La ya descripta prolongación innecesaria de la agonía con el uso irracional de la tecnología hizo decir a R. Bjerregaard, ministro de Salud de Dinamarca en 1981: “Algo anda mal cuando el 50% de los recursos de Salud se gastan en los últimos 90 días de la vida humana para postergar por unas semanas una muerte inevitable”.

Frente a esta deshumanizada situación no es en los recursos tecnológicos que encontraremos una salida aceptable, más bien ellos son parte del problema; existen otros recursos invalorables por su eficacia y por su disponibilidad: me estoy refiriendo al efecto “sanador” de nuestra palabra, de nuestras manos y de nuestra propia presencia.
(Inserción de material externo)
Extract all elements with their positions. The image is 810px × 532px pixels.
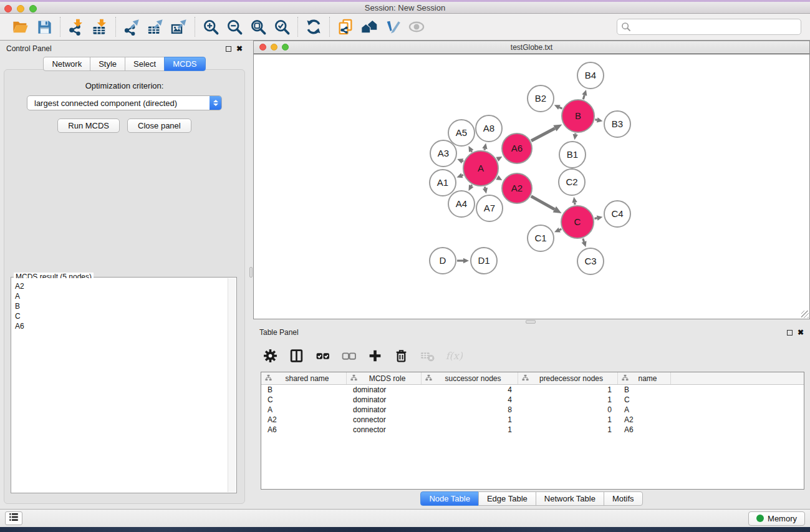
minimize-window-button[interactable]: [17, 5, 24, 12]
select-all-icon[interactable]: [313, 346, 332, 365]
mcds-result-item[interactable]: B: [15, 301, 228, 311]
graph-node-A[interactable]: A: [463, 151, 498, 186]
tab-mcds[interactable]: MCDS: [164, 57, 205, 71]
table-cell[interactable]: 0: [518, 405, 618, 414]
graph-node-C1[interactable]: C1: [528, 225, 554, 251]
graph-edge[interactable]: [485, 186, 485, 188]
graph-edge[interactable]: [471, 151, 472, 152]
table-cell[interactable]: 4: [422, 385, 518, 394]
table-cell[interactable]: C: [618, 395, 671, 404]
graph-node-A5[interactable]: A5: [448, 120, 475, 146]
open-session-icon[interactable]: [11, 17, 31, 37]
graph-node-A6[interactable]: A6: [502, 133, 532, 163]
graph-edge[interactable]: [559, 107, 562, 109]
mcds-result-item[interactable]: A6: [15, 321, 228, 331]
column-header-predecessor-nodes[interactable]: predecessor nodes: [518, 372, 618, 384]
tab-select[interactable]: Select: [125, 57, 165, 71]
graph-node-A2[interactable]: A2: [502, 173, 532, 203]
graph-edge[interactable]: [594, 218, 597, 219]
network-window-titlebar[interactable]: testGlobe.txt: [254, 41, 809, 54]
table-close-panel-icon[interactable]: ✖: [798, 329, 804, 336]
graph-edge[interactable]: [531, 128, 555, 141]
memory-button[interactable]: Memory: [748, 511, 805, 526]
graph-node-C4[interactable]: C4: [604, 201, 630, 227]
graph-edge[interactable]: [462, 175, 463, 176]
table-cell[interactable]: 1: [518, 385, 618, 394]
resize-corner-handle[interactable]: [801, 311, 809, 318]
graph-node-B4[interactable]: B4: [577, 62, 604, 89]
network-canvas[interactable]: AA1A2A3A4A5A6A7A8BB1B2B3B4CC1C2C3C4DD1: [254, 55, 809, 319]
tab-motifs[interactable]: Motifs: [604, 491, 643, 506]
table-cell[interactable]: A6: [261, 425, 347, 434]
close-panel-button[interactable]: Close panel: [127, 118, 191, 133]
zoom-window-button[interactable]: [29, 5, 37, 12]
table-row[interactable]: Cdominator41C: [261, 395, 804, 405]
graph-edge[interactable]: [575, 203, 576, 205]
criterion-dropdown[interactable]: largest connected component (directed): [27, 95, 222, 110]
import-network-icon[interactable]: [66, 17, 86, 37]
graph-edge[interactable]: [531, 196, 555, 210]
graph-edge[interactable]: [463, 161, 464, 162]
column-header-name[interactable]: name: [618, 372, 671, 384]
tab-node-table[interactable]: Node Table: [420, 491, 479, 506]
refresh-network-icon[interactable]: [304, 17, 324, 37]
close-window-button[interactable]: [4, 5, 12, 12]
graph-node-C2[interactable]: C2: [559, 169, 585, 195]
mcds-result-list[interactable]: A2ABCA6: [12, 278, 228, 492]
table-row[interactable]: Adominator80A: [261, 405, 804, 415]
export-network-icon[interactable]: [122, 17, 142, 37]
table-cell[interactable]: 1: [518, 415, 618, 424]
graph-edge[interactable]: [559, 229, 561, 230]
show-columns-icon[interactable]: [287, 346, 306, 365]
table-cell[interactable]: 1: [518, 395, 618, 404]
graph-node-B1[interactable]: B1: [559, 142, 586, 168]
graph-node-D1[interactable]: D1: [471, 248, 497, 274]
graph-node-B3[interactable]: B3: [604, 111, 630, 137]
mcds-result-item[interactable]: C: [15, 311, 228, 321]
graph-node-B2[interactable]: B2: [528, 85, 554, 112]
column-header-MCDS-role[interactable]: MCDS role: [347, 372, 422, 384]
close-panel-icon[interactable]: ✖: [236, 45, 243, 52]
column-header-successor-nodes[interactable]: successor nodes: [422, 372, 518, 384]
result-scrollbar[interactable]: [228, 278, 236, 492]
table-cell[interactable]: 4: [422, 395, 518, 404]
zoom-in-icon[interactable]: [201, 17, 221, 37]
table-cell[interactable]: B: [618, 385, 671, 394]
table-cell[interactable]: 8: [422, 405, 518, 414]
graph-node-A3[interactable]: A3: [430, 140, 456, 167]
graph-node-A8[interactable]: A8: [476, 115, 502, 142]
table-cell[interactable]: A6: [618, 425, 671, 434]
network-zoom-button[interactable]: [282, 44, 289, 51]
table-cell[interactable]: B: [261, 385, 347, 394]
graph-edge[interactable]: [583, 239, 584, 242]
tab-style[interactable]: Style: [90, 57, 125, 71]
table-row[interactable]: A2connector11A2: [261, 415, 804, 425]
task-history-button[interactable]: [5, 511, 22, 525]
vertical-split-handle[interactable]: [249, 267, 253, 278]
graph-node-A7[interactable]: A7: [476, 195, 503, 221]
graph-node-A1[interactable]: A1: [430, 170, 456, 196]
table-cell[interactable]: A2: [618, 415, 671, 424]
table-cell[interactable]: connector: [347, 425, 422, 434]
export-table-icon[interactable]: [145, 17, 165, 37]
network-graph[interactable]: AA1A2A3A4A5A6A7A8BB1B2B3B4CC1C2C3C4DD1: [254, 55, 809, 319]
table-cell[interactable]: A: [261, 405, 347, 414]
tab-network-table[interactable]: Network Table: [536, 491, 604, 506]
window-titlebar[interactable]: Session: New Session: [0, 2, 810, 14]
mcds-result-item[interactable]: A2: [15, 281, 228, 291]
table-cell[interactable]: 1: [422, 415, 518, 424]
deselect-all-icon[interactable]: [339, 346, 358, 365]
zoom-fit-icon[interactable]: [248, 17, 268, 37]
table-cell[interactable]: 1: [518, 425, 618, 434]
search-input[interactable]: [617, 19, 801, 35]
float-panel-icon[interactable]: [226, 46, 231, 52]
first-neighbors-icon[interactable]: [359, 17, 379, 37]
graph-node-D[interactable]: D: [430, 248, 456, 274]
graph-node-A4[interactable]: A4: [448, 191, 475, 217]
column-header-shared-name[interactable]: shared name: [261, 372, 347, 384]
graph-node-C3[interactable]: C3: [577, 248, 604, 274]
table-cell[interactable]: connector: [347, 415, 422, 424]
network-close-button[interactable]: [259, 44, 266, 51]
horizontal-split-handle[interactable]: [526, 320, 536, 324]
table-cell[interactable]: dominator: [347, 385, 422, 394]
Herederos del dualismo cartesiano mente y cuerpo, nos constituimos en “plomeros del cuerpo” antes que médicos de la persona; ésta necesita algo más que remedios y aparatos, nos necesita a nosotros como persona-médico y en esta relación la palabra es fundamental; pero, ¿qué decirle a un paciente en esas circunstancias? Siempre con un mensaje de esperanza, las palabras serán un bálsamo.

Pero a veces las palabras no alcanzan, entonces están nuestras manos, esas manos “vencedoras del silencio”, como las definía Evaristo Carriego.
En una oportunidad una anciana en una sala de terapia intensiva me pidió: “Doctor, tómeme el pulso”. Llevado por una deformación profesional no lo hice y mirando el cardioscopio le dije: “Está bien, abuela, tiene 80”. Ante su insistencia que le tomara el pulso le pregunté por qué si el aparato era confiable, y me respondió: “Es que aquí nadie me toca”. Razón tenía quien dijo que en terapia intensiva los enfermos a veces se mueren con “hambre de piel”; en nosotros está saciarlos.
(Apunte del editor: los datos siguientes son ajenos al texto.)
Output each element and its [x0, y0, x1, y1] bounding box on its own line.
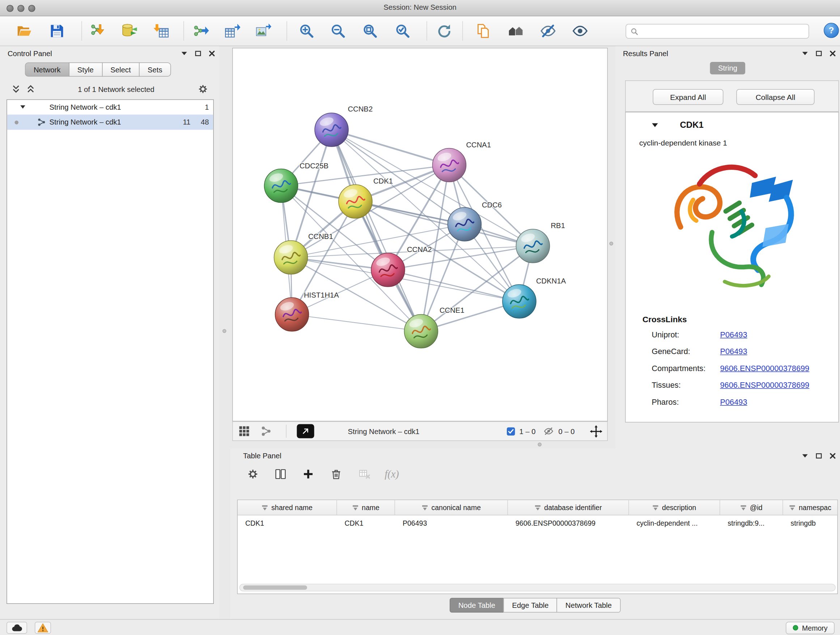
crosslink-link[interactable]: 9606.ENSP00000378699	[720, 364, 810, 372]
network-node-RB1[interactable]	[516, 229, 550, 263]
table-panel-float-icon[interactable]	[816, 453, 822, 459]
collapse-all-button[interactable]: Collapse All	[737, 89, 815, 105]
table-settings-gear-icon[interactable]	[244, 465, 262, 483]
network-node-CDK1[interactable]	[339, 185, 372, 218]
detach-view-icon[interactable]	[297, 424, 314, 439]
table-panel-close-icon[interactable]	[830, 453, 836, 459]
results-panel-collapse-icon[interactable]	[802, 51, 808, 56]
column-header-database-identifier[interactable]: database identifier	[508, 500, 629, 515]
help-icon[interactable]: ?	[824, 23, 839, 38]
import-table-file-icon[interactable]	[153, 22, 171, 40]
import-network-file-icon[interactable]	[89, 22, 107, 40]
save-session-icon[interactable]	[48, 22, 66, 40]
collapse-all-networks-icon[interactable]	[0, 85, 20, 93]
control-panel-close-icon[interactable]	[209, 50, 215, 57]
cell-description[interactable]: cyclin-dependent ...	[629, 516, 720, 531]
tab-sets[interactable]: Sets	[139, 63, 171, 77]
tab-node-table[interactable]: Node Table	[450, 598, 504, 613]
cell-namespace[interactable]: stringdb	[783, 516, 837, 531]
network-node-CCNB2[interactable]	[315, 113, 348, 147]
network-edge[interactable]	[388, 270, 519, 302]
network-collection-row[interactable]: String Network – cdk1 1	[7, 100, 213, 115]
expand-all-networks-icon[interactable]	[20, 85, 35, 93]
crosslink-link[interactable]: 9606.ENSP00000378699	[720, 381, 810, 390]
tab-network-table[interactable]: Network Table	[557, 598, 621, 613]
network-node-CCNA2[interactable]	[371, 253, 405, 287]
cloud-icon[interactable]	[6, 622, 27, 633]
refresh-icon[interactable]	[435, 22, 453, 40]
gene-collapse-caret-icon[interactable]	[652, 123, 658, 128]
crosslink-link[interactable]: P06493	[720, 397, 747, 406]
network-node-CCNB1[interactable]	[274, 241, 308, 274]
network-edge[interactable]	[332, 130, 450, 165]
control-panel-float-icon[interactable]	[195, 50, 202, 57]
network-node-CCNE1[interactable]	[404, 315, 438, 348]
cell-shared-name[interactable]: CDK1	[238, 516, 337, 531]
zoom-out-icon[interactable]	[329, 22, 347, 40]
warning-icon[interactable]	[35, 622, 51, 633]
cell-name[interactable]: CDK1	[337, 516, 395, 531]
crosslink-link[interactable]: P06493	[720, 347, 747, 356]
show-all-icon[interactable]	[571, 22, 589, 40]
column-header-description[interactable]: description	[629, 500, 720, 515]
import-network-database-icon[interactable]	[120, 22, 139, 40]
tree-caret-icon[interactable]	[20, 105, 26, 109]
zoom-in-icon[interactable]	[297, 22, 316, 40]
results-panel-float-icon[interactable]	[816, 50, 822, 57]
network-view[interactable]: CCNB2CCNA1CDC25BCDK1CDC6RB1CCNB1CCNA2CDK…	[232, 48, 608, 421]
tab-select[interactable]: Select	[102, 63, 139, 77]
export-network-icon[interactable]	[192, 22, 210, 40]
export-table-icon[interactable]	[223, 22, 242, 40]
network-graph[interactable]: CCNB2CCNA1CDC25BCDK1CDC6RB1CCNB1CCNA2CDK…	[233, 49, 607, 421]
column-header-canonical-name[interactable]: canonical name	[395, 500, 508, 515]
table-row[interactable]: CDK1 CDK1 P06493 9606.ENSP00000378699 cy…	[238, 516, 837, 531]
control-panel-collapse-icon[interactable]	[181, 51, 187, 56]
view-grid-icon[interactable]	[238, 422, 250, 440]
column-header-name[interactable]: name	[337, 500, 395, 515]
scrollbar-thumb[interactable]	[243, 585, 307, 590]
hidden-eye-icon[interactable]	[543, 422, 554, 440]
bottom-splitter-handle[interactable]	[538, 443, 542, 447]
network-node-CDC25B[interactable]	[264, 169, 298, 203]
network-row-selected[interactable]: String Network – cdk1 11 48	[7, 115, 213, 130]
add-column-icon[interactable]	[299, 465, 317, 483]
export-image-icon[interactable]	[254, 22, 272, 40]
network-node-HIST1H1A[interactable]	[275, 298, 309, 331]
column-header-namespace[interactable]: namespac	[783, 500, 837, 515]
view-network-icon[interactable]	[261, 422, 272, 440]
left-splitter-handle[interactable]	[223, 329, 226, 333]
network-edge[interactable]	[355, 202, 533, 246]
network-options-gear-icon[interactable]	[197, 84, 219, 95]
search-input[interactable]	[641, 27, 804, 35]
expand-all-button[interactable]: Expand All	[653, 89, 723, 105]
zoom-selected-icon[interactable]	[393, 22, 412, 40]
delete-column-icon[interactable]	[327, 465, 345, 483]
column-header-shared-name[interactable]: shared name	[238, 500, 337, 515]
memory-button[interactable]: Memory	[786, 622, 835, 634]
results-panel-close-icon[interactable]	[830, 50, 836, 57]
clone-network-icon[interactable]	[474, 22, 493, 40]
open-session-icon[interactable]	[15, 22, 34, 40]
tab-string[interactable]: String	[710, 62, 745, 74]
table-panel-collapse-icon[interactable]	[802, 453, 808, 458]
cell-database-identifier[interactable]: 9606.ENSP00000378699	[508, 516, 629, 531]
network-edge[interactable]	[332, 130, 422, 332]
network-overview-icon[interactable]	[507, 22, 525, 40]
right-splitter-handle[interactable]	[609, 242, 614, 246]
hide-selected-icon[interactable]	[539, 22, 557, 40]
network-edge[interactable]	[292, 315, 421, 332]
crosslink-link[interactable]: P06493	[720, 330, 747, 339]
show-columns-icon[interactable]	[271, 465, 290, 483]
cell-id[interactable]: stringdb:9...	[720, 516, 783, 531]
tab-edge-table[interactable]: Edge Table	[504, 598, 557, 613]
tab-network[interactable]: Network	[25, 63, 69, 77]
tab-style[interactable]: Style	[69, 63, 103, 77]
network-node-CCNA1[interactable]	[433, 149, 466, 182]
cell-canonical-name[interactable]: P06493	[395, 516, 508, 531]
zoom-fit-icon[interactable]	[361, 22, 379, 40]
selected-nodes-checkbox-icon[interactable]	[507, 428, 515, 436]
horizontal-scrollbar[interactable]	[240, 584, 836, 592]
pan-crosshair-icon[interactable]	[590, 422, 603, 440]
network-node-CDC6[interactable]	[448, 207, 482, 241]
network-node-CDKN1A[interactable]	[502, 285, 536, 318]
Por último, el efecto sanador de nuestra propia presencia, que el paciente “sienta” que estamos a su lado, que vibramos en ese encuentro irrepetible de persona-persona, que estamos en su misma “sintonía corporal”.
Entonces, ayudando así a bien morir nos estamos ayudando a bien vivir.«

*Francisco Maglio, diplomado en Salud Pública y especialista en Enfermedades Infecciosas. Fue jefe de Terapia Intensiva del Hospital Muñiz, presidente de la Sociedad Argentina de Medicina Antropológica.